I have been following a tutorial to produce and consume messages from kafka using spark streaming. The idea is to produce simple message which are serialized in avro format. Deserialize the messages from avro format and consume using spark streaming. I am unable to consume the message as the bijection api throws Failed to Invert exception.
Producer:
public static final String schema = "{"
+"\"fields\": ["
+ " { \"name\": \"str1\", \"type\": \"string\" },"
+ " { \"name\": \"str2\", \"type\": \"string\" },"
+ " { \"name\": \"int1\", \"type\": \"int\" }"
+"],"
+"\"name\": \"myrecord\","
+"\"type\": \"record\""
+"}";
public static void startAvroProducer() throws InterruptedException{
Properties props = new Properties();
props.put(ProducerConfig.BOOTSTRAP_SERVERS_CONFIG,"localhost:9092");
props.put(ProducerConfig.KEY_SERIALIZER_CLASS_CONFIG, StringSerializer.class);
props.put(ProducerConfig.VALUE_SERIALIZER_CLASS_CONFIG, ByteArraySerializer.class);
props.put(ProducerConfig.CLIENT_ID_CONFIG, "Kafka Avro Producer");
Schema.Parser parser = new Schema.Parser();
Schema schema = parser.parse(AvroProducer.schema);
Injection<GenericRecord, byte[]> inject = GenericAvroCodecs.toBinary(schema);
KafkaProducer<String,byte[]> producer = new KafkaProducer<String,byte[]>(props);
for(int i=0;i<1000;i++){
GenericData.Record record = new GenericData.Record(schema);
record.put("str1", "str1-"+i);
record.put("str2", "str2-"+i);
record.put("int1", i);
byte[] bytes = inject.apply(record);
ProducerRecord<String,byte[]> producerRec = new ProducerRecord<String, byte[]>("jason", bytes);
producer.send(producerRec);
Thread.sleep(250);
}
producer.close();
}
Consumer:
private static SparkConf sc = null;
private static JavaSparkContext jsc = null;
private static JavaStreamingContext jssc = null;
private static Injection<GenericRecord,byte[]> inject = null;
static {
Schema.Parser parser = new Schema.Parser();
Schema schema = parser.parse(AvroProducer.schema);
inject = GenericAvroCodecs.apply(schema);
}
public static void startAvroConsumer() throws InterruptedException {
sc = new SparkConf().setAppName("Spark Avro Streaming Consumer")
.setMaster("local[*]");
jsc = new JavaSparkContext(sc);
jssc = new JavaStreamingContext(jsc, new Duration(200));
Set<String> topics = Collections.singleton("jason");
Map<String, String> kafkaParams = new HashMap<String, String>();
kafkaParams.put("metadata.broker.list", "localhost:9092");
JavaPairInputDStream<String, byte[]> inputDstream = KafkaUtils
.createDirectStream(jssc, String.class, byte[].class,
StringDecoder.class, DefaultDecoder.class, kafkaParams,
topics);
inputDstream.map(message -> inject.invert(message._2).get()).foreachRDD(rdd -> {
rdd.foreach(record -> {
System.out.println(record.get("str1"));
System.out.println(record.get("str2"));
System.out.println(record.get("int1"));
});
});
jssc.start();
jssc.awaitTermination();
}
Exception:
com.twitter.bijection.InversionFailure: Failed to invert: [B@3679b3f6
at com.twitter.bijection.InversionFailure$$anonfun$partialFailure$1.applyOrElse(InversionFailure.scala:43)

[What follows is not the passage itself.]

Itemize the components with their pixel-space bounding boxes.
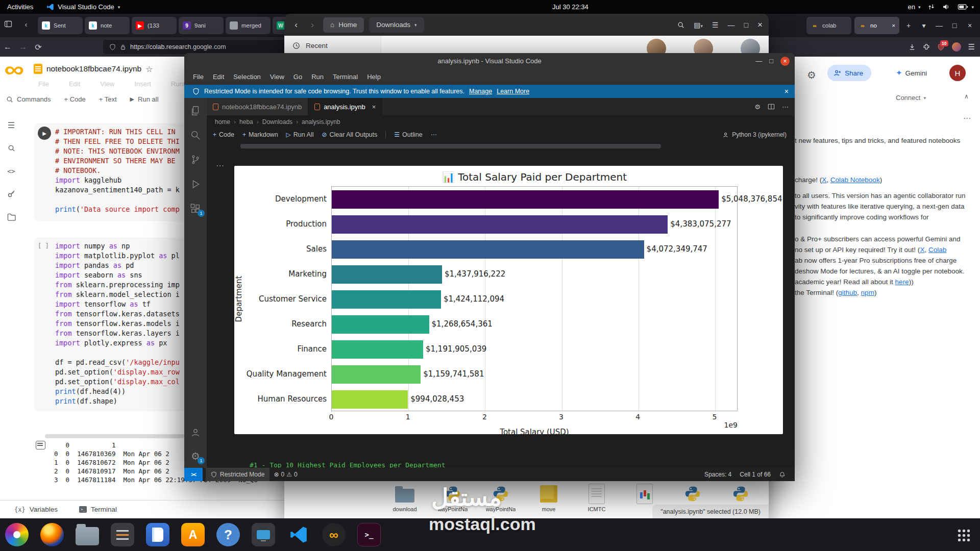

at com.twitter.bijection.InversionFailure$$anonfun$partialFailure$1.applyOrElse(InversionFailure.scala:42)
at scala.runtime.AbstractPartialFunction.apply(AbstractPartialFunction.scala:36)
at scala.util.Failure.recoverWith(Try.scala:203)
at com.twitter.bijection.Inversion$.attempt(Inversion.scala:32)
at com.twitter.bijection.avro.GenericAvroCodec.invert(AvroCodecs.scala:293)
at com.twitter.bijection.avro.GenericAvroCodec.invert(AvroCodecs.scala:276)
at com.applications.streaming.consumers.AvroConsumer.lambda$0(AvroConsumer.java:54)
at org.apache.spark.api.java.JavaPairRDD$$anonfun$toScalaFunction$1.apply(JavaPairRDD.scala:1040)
at scala.collection.Iterator$$anon$11.next(Iterator.scala:409)
at scala.collection.Iterator$class.foreach(Iterator.scala:893)
at scala.collection.AbstractIterator.foreach(Iterator.scala:1336)
at org.apache.spark.rdd.RDD$$anonfun$foreach$1$$anonfun$apply$28.apply(RDD.scala:918)
at org.apache.spark.rdd.RDD$$anonfun$foreach$1$$anonfun$apply$28.apply(RDD.scala:918)
at org.apache.spark.SparkContext$$anonfun$runJob$5.apply(SparkContext.scala:2062)
at org.apache.spark.SparkContext$$anonfun$runJob$5.apply(SparkContext.scala:2062)
at org.apache.spark.scheduler.ResultTask.runTask(ResultTask.scala:87)
at org.apache.spark.scheduler.Task.run(Task.scala:108)
at org.apache.spark.executor.Executor$TaskRunner.run(Executor.scala:335)
at java.util.concurrent.ThreadPoolExecutor.runWorker(ThreadPoolExecutor.java:1149)
at java.util.concurrent.ThreadPoolExecutor$Worker.run(ThreadPoolExecutor.java:624)
at java.lang.Thread.run(Thread.java:748)
Caused by: java.io.IOException: Not a data file.
at org.apache.avro.file.DataFileStream.initialize(DataFileStream.java:105)
at org.apache.avro.file.DataFileStream.<init>(DataFileStream.java:84)
at com.twitter.bijection.avro.GenericAvroCodec$$anonfun$invert$2.apply(AvroCodecs.scala:295)
at com.twitter.bijection.avro.GenericAvroCodec$$anonfun$invert$2.apply(AvroCodecs.scala:293)
at com.twitter.bijection.Inversion$$anonfun$attempt$1.apply(Inversion.scala:32)
at scala.util.Try$.apply(Try.scala:192)
... 18 more